**Consentimento, uma ficção em ruínas: o colapso do pilar contratual na era dos dados**
A ideia de consentimento, durante tempos, carregou consigo a promessa de liberdade: ao consentir, supostamente escolhemos, autodeterminamos, traçamos os limites entre o público e o privado. Na moldura liberal clássica, o consentimento representou o núcleo de legitimação das trocas contratuais, inclusive quando se tratava de renunciar à própria privacidade. Porém, em um pano de fundo marcado pela datificação crescente da vida, pela opacidade algorítmica e pela assimetria radical entre plataformas digitais e usuários, não há mais como sustentar essa ilusão sem incorrer em má-fé intelectual.
O nodo problemático da proteção de dados, hoje, está menos na ausência de consentimento e mais em sua suposta presença. A este respeito, os termos de uso das grandes plataformas funcionam como instrumentos de captura, não de autodeterminação. O “aceito” com o qual o usuário supostamente adere a políticas de privacidade não é expressão de uma escolha substantiva, mas uma obediência performática a um jogo regido por regras alheias — um “consentimento compulsório”, que traça a fronteira inquietante entre liberdade jurídica e dominação tecnológica.
O Direito Civil-constitucional, mais do que qualquer outro, possui os instrumentos teóricos para dar nome a essa distorção. Já não se trata de debater a validade formal do consentimento, mas de seu conteúdo material sob a ótica da boa-fé objetiva e da função instrumental dos contratos enquanto espaços de realização da pessoa. Nesta chave, invocar a autonomia privada sem considerar as estruturas de poder envolvidas na economia da vigilância equivale a uma abdicação teórica grave. Como alertava Stefano Rodotà, o corpo social está se tornando um corpo exposto, submetido não mais a um contrato, mas a uma engenharia de disposição constante da intimidade.
Mais ainda: a LGPD, no que tem de promissora, não deve ser lida por lentes estritamente formais. Sua eficácia deve ser interpretada à luz da eficácia horizontal dos direitos fundamentais. Isso significa compreender que o “consentimento” não é um talismã jurídico capaz de legitimar qualquer forma de tratamento de dados, mas um elemento que, para ser válido, deve ser informado, livre e inequívoco — e, nesse ponto, devemos ter coragem intelectual para reconhecer que, em muitos casos, simplesmente não o é.
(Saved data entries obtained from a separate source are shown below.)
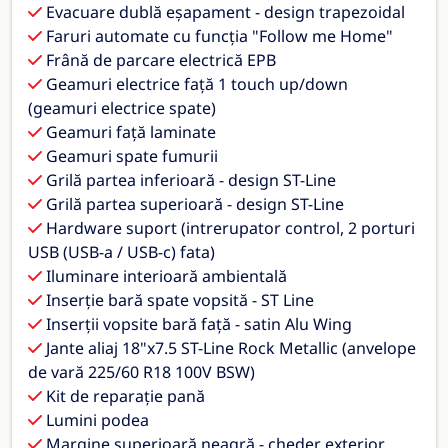
Evacuare dublă eșapament - design trapezoidal
Faruri automate cu funcția "Follow me Home"
Frână de parcare electrică EPB
Geamuri electrice față 1 touch up/down
(geamuri electrice spate)
Geamuri față laminate
Geamuri spate fumurii
Grilă partea inferioară - design ST-Line
Grilă partea superioară - design ST-Line
Hardware suport (intrerupator control, 2 porturi
USB (USB-a / USB-c) fata)
Iluminare interioară ambientală
Inserție bară spate vopsită - ST Line
Inserții vopsite bară față - satin Alu Wing
Jante aliaj 18"x7.5 ST-Line Rock Metallic (anvelope
de vară 225/60 R18 100V BSW)
Kit de reparație pană
Lumini podea
Margine superioară neagră - cheder exterior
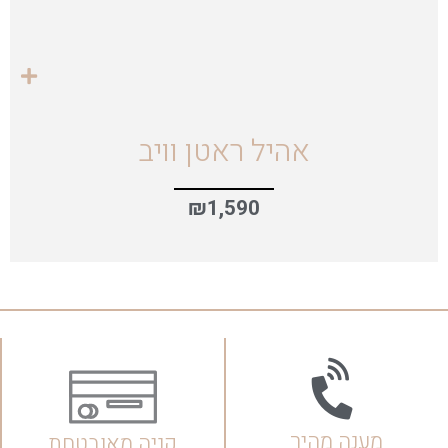
אהיל ראטן וויב
₪
1,590
מענה מהיר
קניה מאובטחת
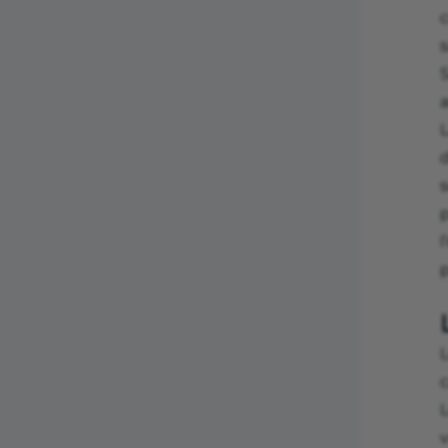
c
s
S
a
s
l
c
v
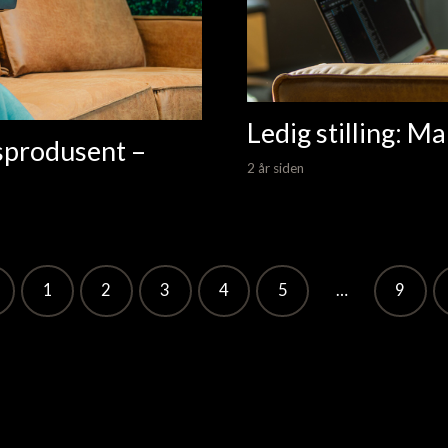
Ledig stilling: M
dsprodusent –
2 år siden
1
2
3
4
5
…
9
A questão, portanto, ultrapassa a técnica legislativa. Ela nos convoca a revisitar os fundamentos filosóficos do próprio Direito Privado. A privacidade, enquanto esfera de resguardo contra a ingerência (inclusive privada), não pode ser transacionada como qualquer outro bem econômico. A pretensão de fazê-lo revela uma precariedade conceitual evidente. Judith Martins-Costa já propunha uma reconceituação dos vínculos obrigacionais, compreendendo-os como lócus de realização existencial, não de dominação privada.
A crise, portanto, é de paradigma. Não estamos diante de um impasse regulatório, mas de uma transformação do modo como o próprio conceito de sujeito de direitos é posto em risco. Quando algoritmos anteveem nossos desejos antes que os formulemos, o consentimento deixa de ser um ato de vontade e se transforma em uma cena encenada. E não se pode basear um regime jurídico justo em um teatro.
Resta-nos, então, perguntar: o que vem depois do consentimento? Que formas de proteção deverão emergir quando o mito da escolha individual não puder mais esconder a lógica de apropriação estrutural? Se queremos que o Direito cumpra seu papel civilizatório e de contenção do arbítrio, é hora de retirarmos o consentimento do pedestal e recolocá-lo onde sempre deveria ter estado — sob o crivo crítico da dignidade humana.